Lattice properties are used to describe global properties of the lattice. They are stored as attributes of a RingParam element, ideally located in the 1st position in the lattice.

The lattice properties can be accessed with the atSetRingProperties / atGetRingProperties functions.

Several lattice properties are used for cavity control. They act on the “main” cavities, defined as follows:

if there is a cavpts ring property (set using atSetRingProperties), cavpts is used to select the main cavities,
otherwise, the main cavities are the cavities with the lowest frequency

‘Periodicity': read/write - The number of times the lattice cell is repeated to build the ring,

‘rf_frequency': read/write - The frequency of the main cavities

‘rf_timelag': read/write - The time lag of the main cavities expressed in values of path lengthening “cτ”, the 6th particle coordinate [m].

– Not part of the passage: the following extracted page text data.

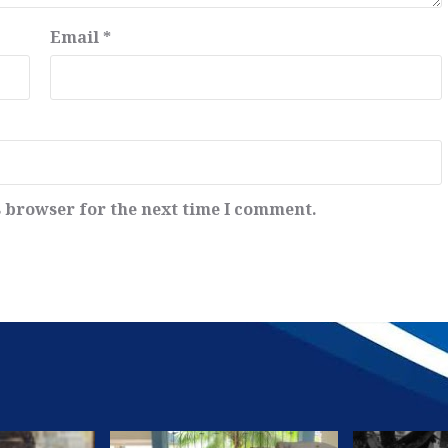
Email
*
s browser for the next time I comment.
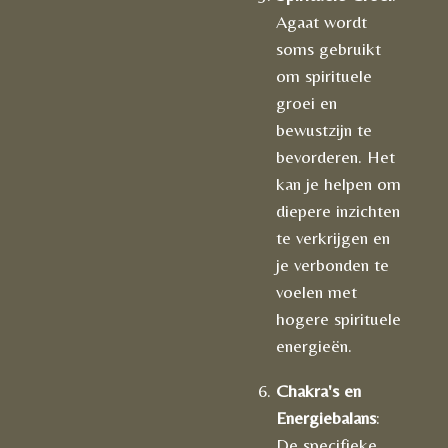
Agaat wordt
soms gebruikt
om spirituele
groei en
bewustzijn te
bevorderen. Het
kan je helpen om
diepere inzichten
te verkrijgen en
je verbonden te
voelen met
hogere spirituele
energieën.
Chakra's en
Energiebalans
:
De specifieke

‘rf_voltage': read/write - The sum of the voltages of all main cavities over the full ring

‘cell_rf_voltage': read/write - Sum of the voltages of all main cavities over one cell

'cavpts': read/write - select the cavities used by default, as explained below.

Cavity access function#

More control of the cavity parameters can be acheived with the atsetcavity function.

newring=atsetcavity(ring,'Name',Value,...) specifies cavity properties using one or more Name,Value pair arguments. The values handled by the function concern the full ring ( periodicity \(x\) cell).

Selection of the target cavities#

The cavpts argument is used to select the cavities driven by the command.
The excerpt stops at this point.